Efsaneleşmiş ile Destanlar Içinde Benzerlikler ve Farklar
Destanlar millî bir nitelik taşırken efsaneler millî kalite taşımaz. Doğrusu aynı destana başka bir toplumda rastlanmaz sadece aynı efsaneye başka toplumda rastlanabilir. Destanlar efsaneye gore daha uzun bir oluşum süreci geçirirler. Destanlarda genel anlamda epik şu demek oluyor ki kahramanlık unsurları ağır basarken efsanelerde durum bu şekilde değildir. Destanlar yaşanmış tarihî vakalarla sıkı sıkıya bağlıdır. Efsaneler genel olarak tarihle ilişki içinde değildir. Efsaneler çoğu zaman o yöreye yada o bölgeye aitken destanlar milletin geneline hitap eder. Her iki yazı türünde de öyküleyici ifade kullanılır. Her iki yazı türü de belli bir plan dahilinde oluşmuştur.

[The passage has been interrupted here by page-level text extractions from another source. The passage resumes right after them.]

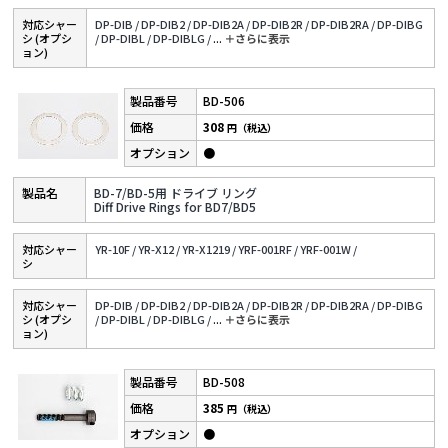
対応シャー
DP-DIB /
DP-DIB2 /
DP-DIB2A /
DP-DIB2R /
DP-DIB2RA /
DP-DIBG
シ (オプシ
/
DP-DIBL /
DP-DIBLG /
...
＋さらに表⽰
ョン)
BD-506
308
円（税込）
●
BD-7/BD-5用 ドライブ リング
Diff Drive Rings for BD7/BD5
対応シャー
YR-10F /
YR-X12 /
YR-X1219 /
YRF-001RF /
YRF-001W /
シ
対応シャー
DP-DIB /
DP-DIB2 /
DP-DIB2A /
DP-DIB2R /
DP-DIB2RA /
DP-DIBG
シ (オプシ
/
DP-DIBL /
DP-DIBLG /
...
＋さらに表⽰
ョン)
BD-508
385
円（税込）
●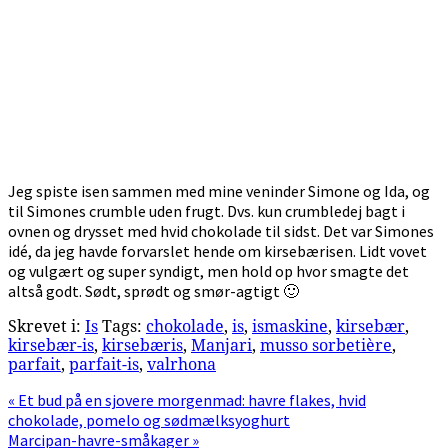
Jeg spiste isen sammen med mine veninder Simone og Ida, og
til Simones crumble uden frugt. Dvs. kun crumbledej bagt i
ovnen og drysset med hvid chokolade til sidst. Det var Simones
idé, da jeg havde forvarslet hende om kirsebærisen. Lidt vovet
og vulgært og super syndigt, men hold op hvor smagte det
altså godt. Sødt, sprødt og smør-agtigt 🙂
Skrevet i:
Is
Tags:
chokolade
,
is
,
ismaskine
,
kirsebær
,
kirsebær-is
,
kirsebæris
,
Manjari
,
musso sorbetière
,
parfait
,
parfait-is
,
valrhona
Previous
« Et bud på en sjovere morgenmad: havre flakes, hvid
Post:
chokolade, pomelo og sødmælksyoghurt
Next
Marcipan-havre-småkager »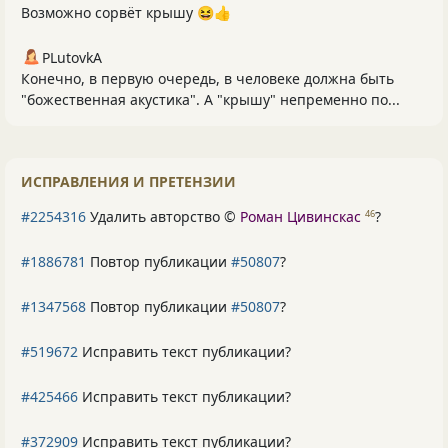
Возможно сорвёт крышу 😆👍
PLutоvkА
Конечно, в первую очередь, в человеке должна быть
"божественная акустика". А "крышу" непременно по...
ИСПРАВЛЕНИЯ И ПРЕТЕНЗИИ
#2254316
Удалить авторство ©
Роман Цивинскас
?
46
#1886781
Повтор публикации
#50807
?
#1347568
Повтор публикации
#50807
?
#519672
Исправить текст публикации?
#425466
Исправить текст публикации?
#372909
Исправить текст публикации?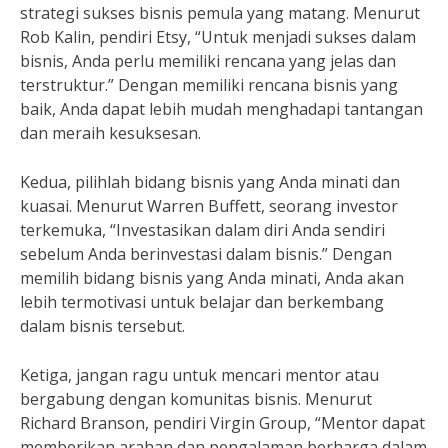
strategi sukses bisnis pemula yang matang. Menurut
Rob Kalin, pendiri Etsy, “Untuk menjadi sukses dalam
bisnis, Anda perlu memiliki rencana yang jelas dan
terstruktur.” Dengan memiliki rencana bisnis yang
baik, Anda dapat lebih mudah menghadapi tantangan
dan meraih kesuksesan.
Kedua, pilihlah bidang bisnis yang Anda minati dan
kuasai. Menurut Warren Buffett, seorang investor
terkemuka, “Investasikan dalam diri Anda sendiri
sebelum Anda berinvestasi dalam bisnis.” Dengan
memilih bidang bisnis yang Anda minati, Anda akan
lebih termotivasi untuk belajar dan berkembang
dalam bisnis tersebut.
Ketiga, jangan ragu untuk mencari mentor atau
bergabung dengan komunitas bisnis. Menurut
Richard Branson, pendiri Virgin Group, “Mentor dapat
memberikan arahan dan pengalaman berharga dalam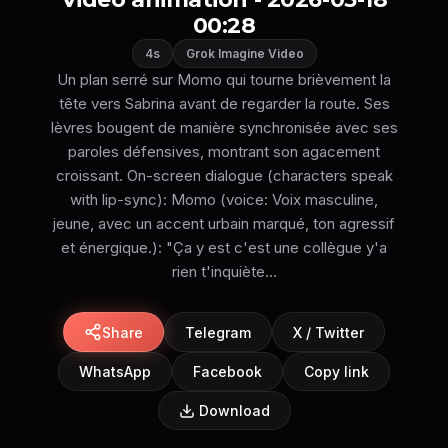
00:28
4s
Grok Imagine Video
Un plan serré sur Momo qui tourne brièvement la
tête vers Sabrina avant de regarder la route. Ses
lèvres bougent de manière synchronisée avec ses
paroles défensives, montrant son agacement
croissant. On-screen dialogue (characters speak
with lip-sync): Momo (voice: Voix masculine,
jeune, avec un accent urbain marqué, ton agressif
et énergique.): "Ça y est c'est une collègue y'a
rien t'inquiète...
Share
Telegram
X / Twitter
WhatsApp
Facebook
Copy link
Download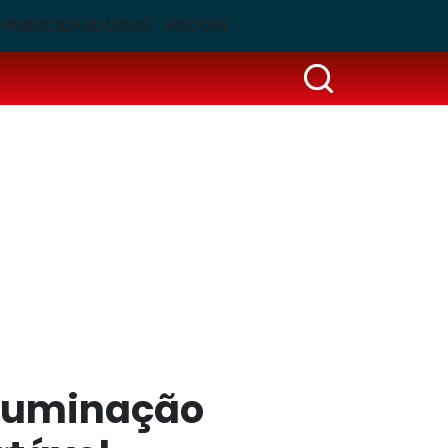
PUBLICIDADE LEGAL
PSCOM
iluminação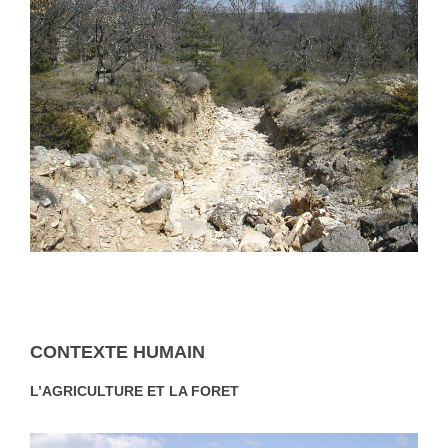
CONTEXTE HUMAIN
L’AGRICULTURE ET LA FORET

Günümüzde efsaneler şiir, müzik, fotoğraf, heykel, bale, opera, beyazperde, tiyatro benzer biçimde uygar sanatlar için varlıklı bir kaynak oluşturur. Efsaneler, milletlerin hayatlarında kişileri iyiye güzele yönlendiren, ara sıra olaylardan ders çıkarmak yöntemiyle topluma yararlı iletiler veren, toplumun geleneksel değerlerini ele alıp onları korumuş olan yapıcı, yönlendirici fonksiyonları olması sebebiyle oldukça mühim yazınsal türlerden biridir.